Pero aunque secadoras y sobre todo lavadoras se llevan la palma en la tecnología del sensor aplicado a los electrodomésticos, hay también otro tipo de aparatos que ya la presentan. Un ejemplo son los robots de cocina en su vertiente de batidoras y amasadoras, como se puede ver en el sensor para masas. Con él lo que se consigue es una velocidad de amasado constante, cosa fundamental para obtener una masa óptima pero que a veces se ve dificultada por las diferentes densidades de los ingredientes. A veces eso supone que el brazo amasador o las varillas vayan más despacio de lo deseable, por lo que se pierde calidad en el producto resultante. En este caso, el sensor daría la orden de “invertir” más potencia en el trabajo que tiene que desarrollar.

 

Las aplicaciones de las que he hablado antes también tienen su aplicación a la hora de las reparaciones. Por ejemplo, existe un modelo de LG que con su sensor informa al móvil de lo que le pasa para que este a su vez informe al servicio técnico. Es una función más importante de lo que podría parecer a primera vista, ya que podemos pensar que no es necesaria dado que no resulta difícil llamar directamente nosotros al servicio técnico del fabricante. El problema viene cuando, y esto pasa más a menudo de lo que se podría pensar, el usuario no sabe explicar bien al profesional, o no con los datos técnicos suficientes, qué es lo que le pasa a la máquina. Por eso mismo, con esta función se puede informar al técnico con todos los datos pertinentes, de modo que se pueda ahorrar un viaje y a nosotros una factura.

 

En ese mismo frigo, el sensor inteligente puede modificar la temperatura en función de los alimentos que contenga y, sobre todo, de la temperatura exterior. Como vimos en otros posts, en invierno y verano conviene ajustar los grados del aparato a la climatología de la estación.

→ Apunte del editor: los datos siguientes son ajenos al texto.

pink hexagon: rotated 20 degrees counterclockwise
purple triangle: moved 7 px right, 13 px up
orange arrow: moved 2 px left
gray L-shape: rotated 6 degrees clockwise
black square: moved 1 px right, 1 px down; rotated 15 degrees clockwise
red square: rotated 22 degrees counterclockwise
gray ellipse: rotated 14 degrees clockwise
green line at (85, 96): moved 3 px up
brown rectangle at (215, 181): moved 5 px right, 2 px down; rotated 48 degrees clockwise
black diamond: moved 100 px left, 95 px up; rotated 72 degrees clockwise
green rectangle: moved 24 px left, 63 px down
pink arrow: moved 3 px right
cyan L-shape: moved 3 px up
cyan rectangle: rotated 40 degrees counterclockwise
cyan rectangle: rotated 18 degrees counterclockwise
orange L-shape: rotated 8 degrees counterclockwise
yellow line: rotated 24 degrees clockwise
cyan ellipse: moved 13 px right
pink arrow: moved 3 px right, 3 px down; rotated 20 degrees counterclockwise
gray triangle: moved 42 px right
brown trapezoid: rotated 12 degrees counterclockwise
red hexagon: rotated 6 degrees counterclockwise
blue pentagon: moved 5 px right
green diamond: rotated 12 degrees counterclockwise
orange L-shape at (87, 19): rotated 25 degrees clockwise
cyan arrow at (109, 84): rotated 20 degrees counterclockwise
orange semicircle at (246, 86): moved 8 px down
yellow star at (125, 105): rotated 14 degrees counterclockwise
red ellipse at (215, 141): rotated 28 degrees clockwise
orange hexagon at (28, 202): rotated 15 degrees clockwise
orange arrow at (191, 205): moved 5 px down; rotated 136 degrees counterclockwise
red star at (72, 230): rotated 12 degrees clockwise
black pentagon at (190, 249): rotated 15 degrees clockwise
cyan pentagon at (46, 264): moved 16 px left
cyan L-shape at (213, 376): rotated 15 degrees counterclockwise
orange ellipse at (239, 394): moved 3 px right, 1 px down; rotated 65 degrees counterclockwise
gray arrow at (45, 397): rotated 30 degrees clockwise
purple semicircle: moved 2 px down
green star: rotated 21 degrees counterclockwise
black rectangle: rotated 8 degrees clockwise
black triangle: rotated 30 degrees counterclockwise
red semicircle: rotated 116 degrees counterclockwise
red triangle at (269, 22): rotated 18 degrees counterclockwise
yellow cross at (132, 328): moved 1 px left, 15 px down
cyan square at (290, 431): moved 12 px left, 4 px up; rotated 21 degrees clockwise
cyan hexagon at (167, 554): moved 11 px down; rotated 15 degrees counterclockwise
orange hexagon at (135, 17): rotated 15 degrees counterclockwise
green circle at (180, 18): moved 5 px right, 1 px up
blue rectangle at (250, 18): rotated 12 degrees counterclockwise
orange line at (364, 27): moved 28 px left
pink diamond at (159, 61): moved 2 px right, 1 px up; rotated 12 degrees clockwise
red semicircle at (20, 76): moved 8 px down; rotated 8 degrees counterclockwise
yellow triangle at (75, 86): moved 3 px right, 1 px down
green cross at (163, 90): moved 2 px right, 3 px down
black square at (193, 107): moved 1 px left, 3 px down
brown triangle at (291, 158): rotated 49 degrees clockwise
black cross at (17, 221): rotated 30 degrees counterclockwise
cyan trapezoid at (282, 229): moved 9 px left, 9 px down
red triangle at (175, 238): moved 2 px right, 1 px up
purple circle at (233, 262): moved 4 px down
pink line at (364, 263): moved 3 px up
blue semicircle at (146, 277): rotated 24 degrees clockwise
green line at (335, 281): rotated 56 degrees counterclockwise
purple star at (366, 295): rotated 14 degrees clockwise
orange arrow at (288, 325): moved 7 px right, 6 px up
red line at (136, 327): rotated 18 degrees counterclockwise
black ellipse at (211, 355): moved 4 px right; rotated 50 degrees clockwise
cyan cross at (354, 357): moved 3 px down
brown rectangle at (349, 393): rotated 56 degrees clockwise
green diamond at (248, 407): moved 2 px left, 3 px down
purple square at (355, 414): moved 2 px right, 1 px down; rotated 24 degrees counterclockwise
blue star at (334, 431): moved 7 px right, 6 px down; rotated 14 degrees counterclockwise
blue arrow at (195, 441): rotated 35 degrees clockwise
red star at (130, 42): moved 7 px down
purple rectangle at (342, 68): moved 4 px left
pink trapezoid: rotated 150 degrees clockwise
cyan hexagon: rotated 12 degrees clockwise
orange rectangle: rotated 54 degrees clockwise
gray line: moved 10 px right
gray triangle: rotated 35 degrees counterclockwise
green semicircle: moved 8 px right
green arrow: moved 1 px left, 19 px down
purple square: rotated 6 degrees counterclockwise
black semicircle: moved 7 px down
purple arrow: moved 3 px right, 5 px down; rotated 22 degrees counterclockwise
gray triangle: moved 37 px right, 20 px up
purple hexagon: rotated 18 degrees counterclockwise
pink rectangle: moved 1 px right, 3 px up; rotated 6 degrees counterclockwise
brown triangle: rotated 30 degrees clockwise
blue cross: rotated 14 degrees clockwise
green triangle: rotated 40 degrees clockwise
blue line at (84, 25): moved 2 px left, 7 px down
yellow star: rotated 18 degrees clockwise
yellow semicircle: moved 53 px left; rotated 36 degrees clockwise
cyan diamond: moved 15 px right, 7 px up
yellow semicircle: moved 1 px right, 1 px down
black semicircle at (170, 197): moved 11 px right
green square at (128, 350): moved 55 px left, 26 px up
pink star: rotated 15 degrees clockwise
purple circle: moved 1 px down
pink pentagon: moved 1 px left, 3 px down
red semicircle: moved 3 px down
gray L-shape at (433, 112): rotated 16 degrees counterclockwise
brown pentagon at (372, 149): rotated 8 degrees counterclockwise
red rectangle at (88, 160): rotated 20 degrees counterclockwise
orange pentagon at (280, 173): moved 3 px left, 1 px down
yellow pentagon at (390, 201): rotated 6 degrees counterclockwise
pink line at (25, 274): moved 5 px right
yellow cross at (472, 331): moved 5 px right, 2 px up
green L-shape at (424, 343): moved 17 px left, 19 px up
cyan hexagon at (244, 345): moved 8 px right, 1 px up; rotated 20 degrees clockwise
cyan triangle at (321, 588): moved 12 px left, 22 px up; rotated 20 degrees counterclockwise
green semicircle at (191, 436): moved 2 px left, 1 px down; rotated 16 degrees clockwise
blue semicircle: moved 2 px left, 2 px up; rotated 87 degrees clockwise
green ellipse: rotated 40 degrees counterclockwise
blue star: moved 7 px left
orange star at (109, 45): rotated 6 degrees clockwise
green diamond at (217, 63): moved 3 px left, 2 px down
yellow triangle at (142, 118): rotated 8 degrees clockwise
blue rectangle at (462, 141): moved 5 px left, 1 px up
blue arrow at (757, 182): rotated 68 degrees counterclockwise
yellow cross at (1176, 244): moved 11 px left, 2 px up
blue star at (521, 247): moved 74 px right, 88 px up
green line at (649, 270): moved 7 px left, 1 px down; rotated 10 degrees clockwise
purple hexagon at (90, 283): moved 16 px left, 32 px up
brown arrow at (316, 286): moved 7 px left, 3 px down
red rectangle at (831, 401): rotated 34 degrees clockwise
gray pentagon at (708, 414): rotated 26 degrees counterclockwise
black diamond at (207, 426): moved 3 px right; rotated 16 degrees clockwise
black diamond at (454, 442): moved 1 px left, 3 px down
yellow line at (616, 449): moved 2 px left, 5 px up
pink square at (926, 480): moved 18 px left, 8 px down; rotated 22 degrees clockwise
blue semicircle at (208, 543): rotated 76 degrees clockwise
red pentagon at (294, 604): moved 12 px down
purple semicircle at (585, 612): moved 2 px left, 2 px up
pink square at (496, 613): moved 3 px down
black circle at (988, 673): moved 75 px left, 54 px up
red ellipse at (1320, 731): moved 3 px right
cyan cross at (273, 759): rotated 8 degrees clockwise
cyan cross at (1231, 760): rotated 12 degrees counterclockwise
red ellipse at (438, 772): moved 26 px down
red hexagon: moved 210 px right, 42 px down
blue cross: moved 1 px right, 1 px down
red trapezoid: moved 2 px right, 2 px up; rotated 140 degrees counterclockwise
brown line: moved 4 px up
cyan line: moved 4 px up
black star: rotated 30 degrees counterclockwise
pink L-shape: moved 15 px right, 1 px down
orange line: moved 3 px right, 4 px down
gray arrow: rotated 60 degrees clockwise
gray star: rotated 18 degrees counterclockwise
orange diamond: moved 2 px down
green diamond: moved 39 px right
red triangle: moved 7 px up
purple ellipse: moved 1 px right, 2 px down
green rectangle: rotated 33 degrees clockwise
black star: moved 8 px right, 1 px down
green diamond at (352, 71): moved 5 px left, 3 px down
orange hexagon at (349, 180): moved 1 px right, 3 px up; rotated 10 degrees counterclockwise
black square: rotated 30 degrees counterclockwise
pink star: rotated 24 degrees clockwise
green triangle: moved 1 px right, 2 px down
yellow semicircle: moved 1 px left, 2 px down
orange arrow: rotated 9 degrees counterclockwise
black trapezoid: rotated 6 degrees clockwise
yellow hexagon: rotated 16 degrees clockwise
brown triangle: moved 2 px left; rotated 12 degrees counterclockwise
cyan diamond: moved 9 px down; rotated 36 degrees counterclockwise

Todo ello, lógicamente, redunda en una mejor conservación de los alimentos, e incluso en un menor gasto energético del aparato -recordemos que el frigorífico es el electrodoméstico que, con diferencia, más energía consume de la casa-.

 

Los lavavajillas son, por los mismos motivos que las lavadoras -esto es, lectura de las necesidades en función de la carga y tipo de suciedad- otros de los grandes “beneficiados” de la tecnología de sensores.

 

 

Programas de corrección en el lavado

 

Un ejemplo de este tipo de corrección sería el de una lavadora que en función de la carga de ropa y la suciedad de la misma así como la espuma que se ve generando, modificara la velocidad de giro del mismo. De este modo se logran, principalmente, dos objetivos, como son el que la ropa quede más limpia, pero también que no se invierta en el proceso de lavado más energía ni agua de las necesarias. Esto es, que de ese modo se consigue también un ahorro energético y por lo tanto económico.

 

En el caso de que el detergente que el usuario ha vertido para la limpieza fuera más del necesario, como es obvio se produciría un exceso de espuma. La misma lavadora, gracias a los sensores, podría detectar ese exceso pudiendo de este modo “enviarse a sí misma” la orden de emplear más agua en el lavado. Esto significa que el mismo sensor puede interpretar cuándo se ha producido un fallo humano para contrarrestarlo desde la propia máquina.

 

Esta tecnología todavía no se ha implantado plenamente en nuestras casas, y es de prever que todavía no lo hará en unos años, pero es indudable que cuando lo haga hará nuestras vidas más fáciles y nuestras casas más habitables.